HealthDiseases and Conditions

Oophoritis chronic: symptoms, diagnosis, treatment

Inflammation of the ovaries is called oophoritis. This disease is mainly a consequence of salpingitis, and itself is rare. The disease can lead to infertility and a number of other unpleasant consequences, if not timely diagnosed and treated.

There is a bilateral oophoritis, as well as one-sided. In addition, distinguish between chronic, acute and subacute forms of the disease. It can be caused by STDs, streptococci, mycobacteria tuberculosis, staphylococci and other microorganisms.

In the acute process of manifestation the following:

  • heat;
  • Pain in the lower back and in the lower abdomen;
  • Disorders of urination;
  • chills;
  • Abnormal ovarian function;
  • Soreness during sex;
  • Appendages are edematous, painful and palpable unclear;
  • Peritoneal phenomena.

Chronic oophoritis, symptoms:

  • abdominal pain;
  • Cycle disorders (dysfunctional bleeding);
  • Appendages are painful and enlarged;
  • Fatigue and drowsiness;
  • Vaginal discharge;
  • Sexual dysfunction (lack of attraction, soreness during intimate proximity, lack of orgasm);
  • infertility;
  • ectopic pregnancy.

Usually the infection gets into the appendages by an ascending route, that is, through the uterus. Therefore, the disease often provokes:

  • STDs;
  • Use of a spiral;
  • abortion;
  • Childbirth;
  • Surgical interventions on the genitals.

Diagnosis of chronic oophoritis with gynecological examination, anamnesis, patient complaints, tests and ultrasound. The doctor takes smears on bacteriological crops, flora and DNA-diagnostics to determine the pathogen and its sensitivity to the drugs. In addition, an increased number of leukocytes is noted in blood and urine tests.

For diagnostics, a hysterosalpingoscopy is also used, which allows to detect changes in the tubes. The most informative method is laparoscopy. It helps to inspect the ovaries, tubes, uterus.

If pathologies are detected, they can be removed immediately, for example, dissecting the adhesions. Changes in the small pelvis depend on the duration of the process and the frequency of exacerbations. With chronic oophoritis on laparoscopy, adhesions, formation in the ovaries and tubes, their infection and obstruction are visible.

If oophoritis is suspected of chronic tuberculous etiology, then diagnostic curettage, Mantoux, Koch tests are used. Also, sowing of excreta during menstruation is used.

In acute inflammation, treatment is carried out in a hospital. Prescribe antibiotics, analgesics, calcium chloride, sulfonamides, ice on the lower abdomen, rest. In addition, vitamins, restorative drugs and medicines for the prevention of adhesions are recommended . In the subacute stage, physiotherapy is used very carefully.

In this case, if treatment is started late or is inadequate, then oophoritis chronic may occur, which will manifest itself as periodic exacerbations. They are usually associated with overwork, hypothermia, colds, stress.

The chronic process is treated with balneotherapy and physiotherapy during remission.
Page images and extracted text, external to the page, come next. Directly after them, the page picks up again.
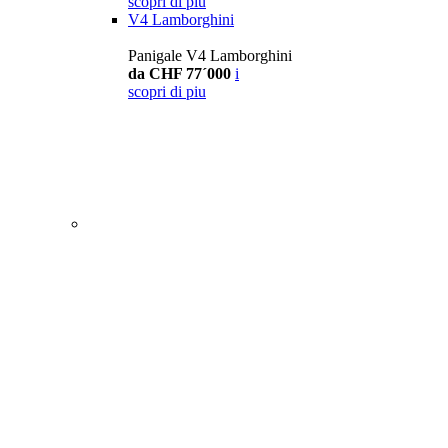
scopri di piu
V4 Lamborghini
Panigale V4 Lamborghini
da CHF 77´000
i
scopri di piu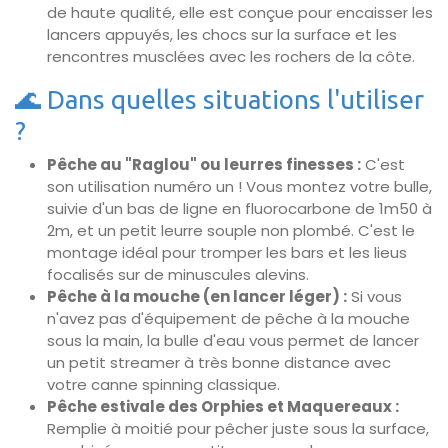
de haute qualité, elle est conçue pour encaisser les
lancers appuyés, les chocs sur la surface et les
rencontres musclées avec les rochers de la côte.
🌊 Dans quelles situations l'utiliser
?
Pêche au "Raglou" ou leurres finesses :
C'est
son utilisation numéro un ! Vous montez votre bulle,
suivie d'un bas de ligne en fluorocarbone de 1m50 à
2m, et un petit leurre souple non plombé. C'est le
montage idéal pour tromper les bars et les lieus
focalisés sur de minuscules alevins.
Pêche à la mouche (en lancer léger) :
Si vous
n'avez pas d'équipement de pêche à la mouche
sous la main, la bulle d'eau vous permet de lancer
un petit streamer à très bonne distance avec
votre canne spinning classique.
Pêche estivale des Orphies et Maquereaux :
Remplie à moitié pour pêcher juste sous la surface,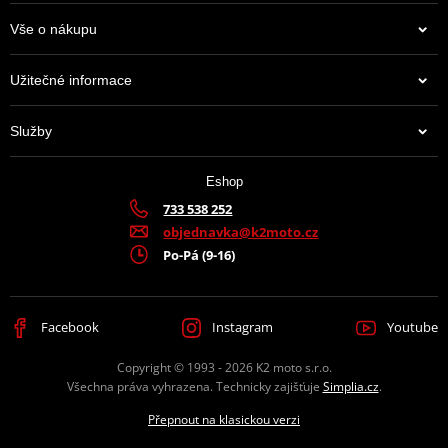
Vše o nákupu
Užitečné informace
Služby
Eshop
733 538 252
objednavka@k2moto.cz
Po-Pá (9-16)
Facebook
Instagram
Youtube
Copyright © 1993 - 2026 K2 moto s.r.o.
Všechna práva vyhrazena. Technicky zajišťuje
Simplia.cz
.
Přepnout na klasickou verzi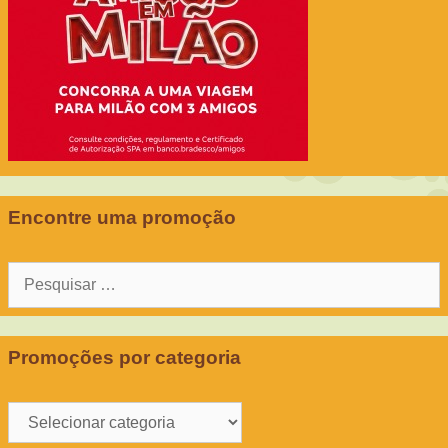
Encontre uma promoção
Pesquisar
por:
Promoções por categoria
Promoções
por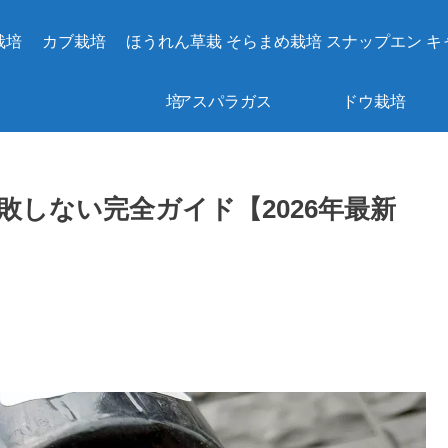
栽培
カブ栽培
ほうれん草栽
そらまめ栽培
スナップエン
キ
培
アスパラガス
ドウ栽培
の植え付け方
しない完全ガイド【2026年最新
｜根株の選び
方・間土・株
間と10年使う
場所選び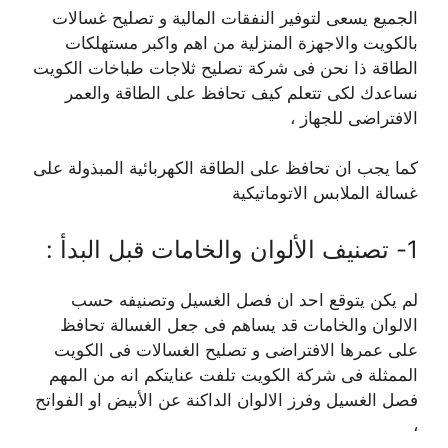
الجميع يسعى لتوفير النفقات المالية و تصليح غسالات
بالكويت والاجهزة المنزلية من اهم واكبر مستهلكات
الطاقة ذا نحن فى شركة تصليح ثلاجات طباخات الكويت
نساعدك لكى تتعلم كيف تحافظ على الطاقة والعمر
الافتراضى للجهاز ،
كما يجب ان تحافظ على الطاقة الكهربائية المبذولة على
غسالة الملابس الاتوماتيكية
1- تصنيف الألوان والخامات قبل البدأ :
لم يكن يتوقع احد ان فصل الغسيل وتصنيفه حسب
الالوان والخامات قد يساهم فى جعل الغسالة تحافظ
على عمرها الافتراضى و تصليح الغسالات فى الكويت
الممثلة فى شركة الكويت تلفت عنايتكم انه من المهم
فصل الغسيل وفرز الالوان الداكنة عن الأبيض او الفواتح
،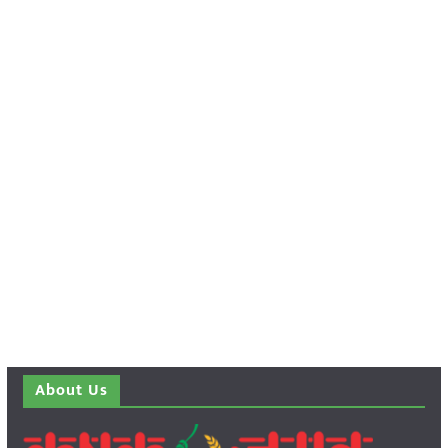
About Us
Depending on the specific situation about the need for antibiotics and painkillers during an exacerbation the decision is made by the doctor. If the appendages are greatly enlarged and conservative methods do not help, then surgery is applied. With gonorrheal and tuberculous oophoritis, specific treatment is prescribed.

Categorically, one should not self-medicate. If you find yourself in the presence of signs of the disease, you should immediately contact the gynecologist, in addition, visit him once a year, even if there is nothing to worry about. Avoiding trouble will help to maintain hygiene and safe sex.

Thus, chronic oophoritis is a disease that occurs when untreated or inadequate treatment of an acute process. If a woman does not consult a doctor, infertility and other health problems may occur. It is not excluded the removal of appendages.